Ashmore Group has suffered a drop in its assets under management in the three months ending September, a result of both negative
investment performance and outflows.
The specialist emerging markets asset manager reports assets under management of $71.3 billion (€56.3 billion), a decline of $3.7 billion since the end of June. The drop is attributed to negative investment performance of $3.4 billion and net outflows of $0.3 billion.
Overlay/liquidity strategies suffered the largest outflows, losing a quarter of its assets under management over the three-month period. Multi-strategy lost 18.5%, equities 14.8% and alternatives 12%.
In contrast, local currency, blended debt and corporate debt themes each attracted net inflows.
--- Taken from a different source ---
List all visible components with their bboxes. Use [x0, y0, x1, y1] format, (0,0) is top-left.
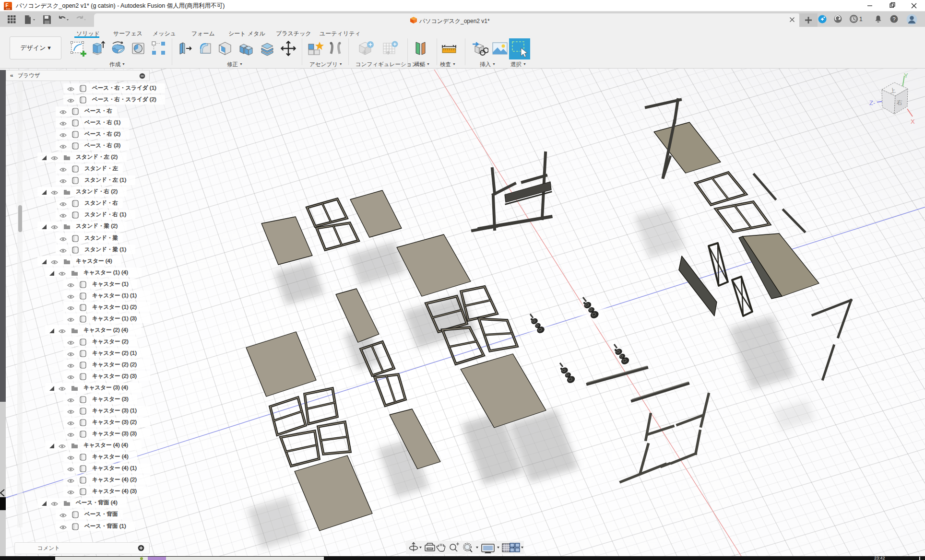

Bonds across all fixed income themes performed reasonably well, Ashmore Group says, but the strengthening dollar affected local currency returns, weakening investment performance in local currency and blended debt.
Although subscriptions maintained a similar level to the same period last year, increasing redemptions towards the end of the period resulted in a net outflow between the end of June and end of September.
Mark Coombs, chief executive officer, Ashmore Group, says: “The decline in assets under management over the quarter reflects predominantly the correction in markets towards the end of the period, driven by US dollar strength.
“Against this backdrop, the fundamentals in emerging markets continue to be supportive and many of the market uncertainties of the past year are being resolved.”
Coombs adds that more positive global developments, such as favourable reforms in some emerging market countries, may provide opportunities for Ashmore’s investment processes to take on risk in search of long-term performance.